PySpark - SQL WHERE Clause Examples | Application Architect

Key Insights

PySpark’s SQL WHERE clause and DataFrame filter() method are functionally equivalent, but WHERE clauses offer more readable syntax for complex conditions while filter() integrates better with programmatic DataFrame operations.
Filter pushdown optimization automatically moves WHERE clause predicates closer to the data source, dramatically improving query performance by reducing the amount of data scanned and transferred.
NULL handling in PySpark SQL requires explicit IS NULL/IS NOT NULL checks—standard equality operators (= NULL) will not work as expected and will silently return incorrect results.

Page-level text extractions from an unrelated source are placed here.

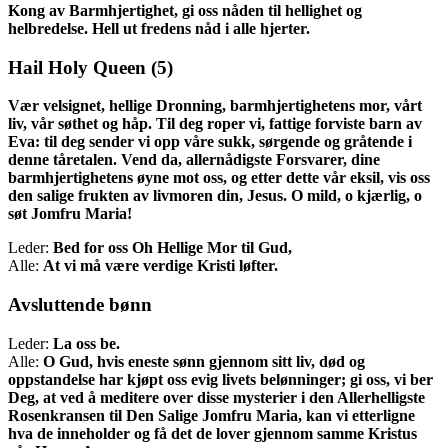
Kong av Barmhjertighet, gi oss nåden til hellighet og
helbredelse. Hell ut fredens nåd i alle hjerter.
Hail Holy Queen
(5)
Vær velsignet, hellige Dronning, barmhjertighetens mor, vårt
liv, vår søthet og håp. Til deg roper vi, fattige forviste barn av
Eva: til deg sender vi opp våre sukk, sørgende og gråtende i
denne tåretalen. Vend da, allernådigste Forsvarer, dine
barmhjertighetens øyne mot oss, og etter dette vår eksil, vis oss
den salige frukten av livmoren din, Jesus. O mild, o kjærlig, o
søt Jomfru Maria!
Leder:
Bed for oss Oh Hellige Mor til Gud,
Alle:
At vi må være verdige Kristi løfter.
Avsluttende bønn
Leder:
La oss be.
Alle:
O Gud, hvis eneste sønn gjennom sitt liv, død og
oppstandelse har kjøpt oss evig livets belønninger; gi oss, vi ber
Deg, at ved å meditere over disse mysterier i den Allerhelligste
Rosenkransen til Den Salige Jomfru Maria, kan vi etterligne
hva de inneholder og få det de lover gjennom samme Kristus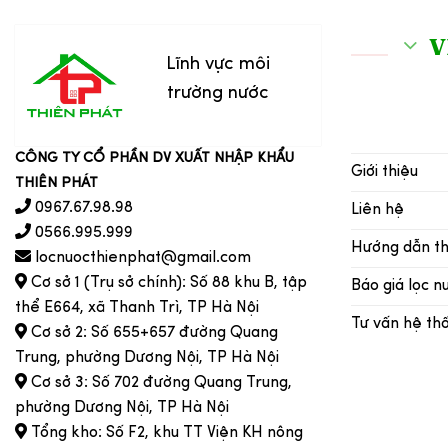
V
Lĩnh vực môi
trường nước
CÔNG TY CỔ PHẦN DV XUẤT NHẬP KHẨU
Giới thiệu
THIÊN PHÁT
0967.67.98.98
Liên hệ
0566.995.999
Hướng dẫn t
locnuocthienphat@gmail.com
Cơ sở 1 (Trụ sở chính): Số 88 khu B, tập
Báo giá lọc n
thể E664, xã Thanh Trì, TP Hà Nội
Tư vấn hệ th
Cơ sở 2: Số 655+657 đường Quang
Trung, phường Dương Nội, TP Hà Nội
Cơ sở 3: Số 702 đường Quang Trung,
phường Dương Nội, TP Hà Nội
Tổng kho: Số F2, khu TT Viện KH nông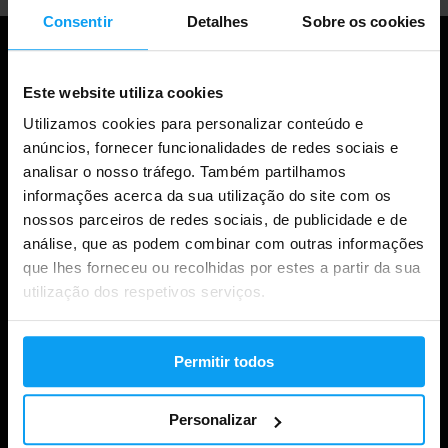
Consentir
Detalhes
Sobre os cookies
Este website utiliza cookies
Utilizamos cookies para personalizar conteúdo e
anúncios, fornecer funcionalidades de redes sociais e
analisar o nosso tráfego. Também partilhamos
informações acerca da sua utilização do site com os
nossos parceiros de redes sociais, de publicidade e de
Compras
análise, que as podem combinar com outras informações
que lhes forneceu ou recolhidas por estes a partir da sua
Acompanha a tua encomenda
utilização dos respetivos serviços.
Iniciar sessão na conta
Permitir todos
Cartões de oferta
Envio e entrega
Personalizar
Direito legal de retirada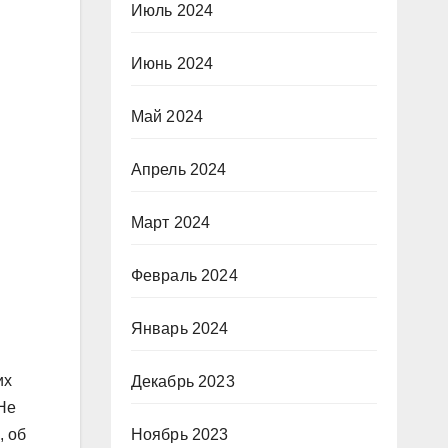
Июль 2024
Июнь 2024
Май 2024
Апрель 2024
Март 2024
Февраль 2024
Январь 2024
их
Декабрь 2023
Не
, об
Ноябрь 2023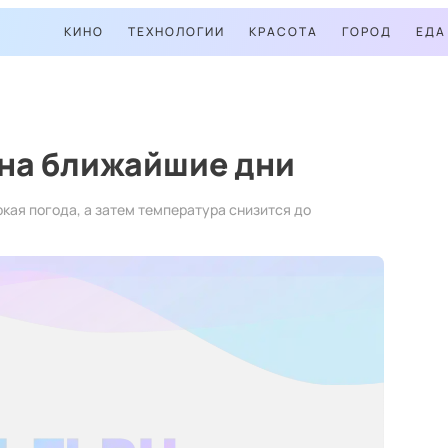
КИНО
ТЕХНОЛОГИИ
КРАСОТА
ГОРОД
ЕДА
 на ближайшие дни
кая погода, а затем температура снизится до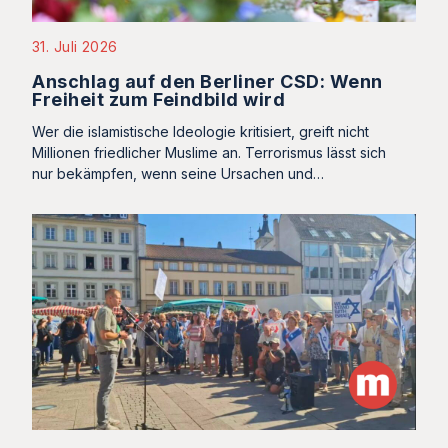
31. Juli 2026
Anschlag auf den Berliner CSD: Wenn
Freiheit zum Feindbild wird
Wer die islamistische Ideologie kritisiert, greift nicht
Millionen friedlicher Muslime an. Terrorismus lässt sich
nur bekämpfen, wenn seine Ursachen und…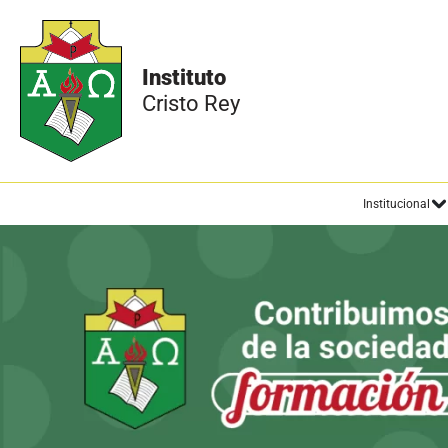
Instituto
Cristo Rey
Institucional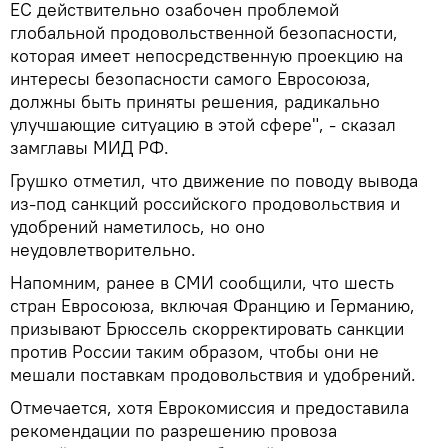
ЕС действительно озабочен проблемой
глобальной продовольственной безопасности,
которая имеет непосредственную проекцию на
интересы безопасности самого Евросоюза,
должны быть приняты решения, радикально
улучшающие ситуацию в этой сфере", - сказал
замглавы МИД РФ.
Грушко отметил, что движение по поводу вывода
из-под санкций российского продовольствия и
удобрений наметилось, но оно
неудовлетворительно.
Напомним, ранее в СМИ сообщили, что шесть
стран Евросоюза, включая Францию и Германию,
призывают Брюссель скорректировать санкции
против России таким образом, чтобы они не
мешали поставкам продовольствия и удобрений.
Отмечается, хотя Еврокомиссия и предоставила
рекомендации по разрешению провоза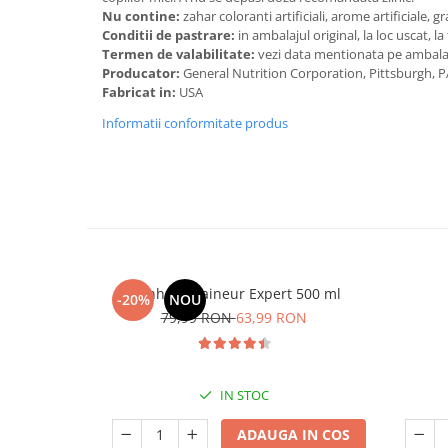
Cătină
Nu contine:
zahar coloranti artificiali, arome artificiale, g
Conditii de pastrare:
in ambalajul original, la loc uscat, 
Chlorella
Termen de valabilitate:
vezi data mentionata pe ambala
Producator:
General Nutrition Corporation, Pittsburgh, P
Colina
Fabricat in:
USA
Electroliti
Informatii conformitate produs
Produse Apicole
Cacao
Manhaē Draineur Expert 500 ml
-20%
NOU
79,99 RON
63,99 RON
IN STOC
ADAUGA IN COS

Introduction to WHERE Clause in PySpark

Filtering data is fundamental to any data processing pipeline. PySpark provides two primary approaches: SQL-style WHERE clauses through spark.sql() and the DataFrame API’s filter() method. Both compile to the same execution plan, but they serve different use cases.

Use WHERE clauses when you’re writing complex analytical queries that benefit from SQL’s declarative syntax. Use filter() when you’re building programmatic pipelines where conditions are dynamically constructed. For teams with strong SQL backgrounds, WHERE clauses reduce the learning curve and make code reviews easier.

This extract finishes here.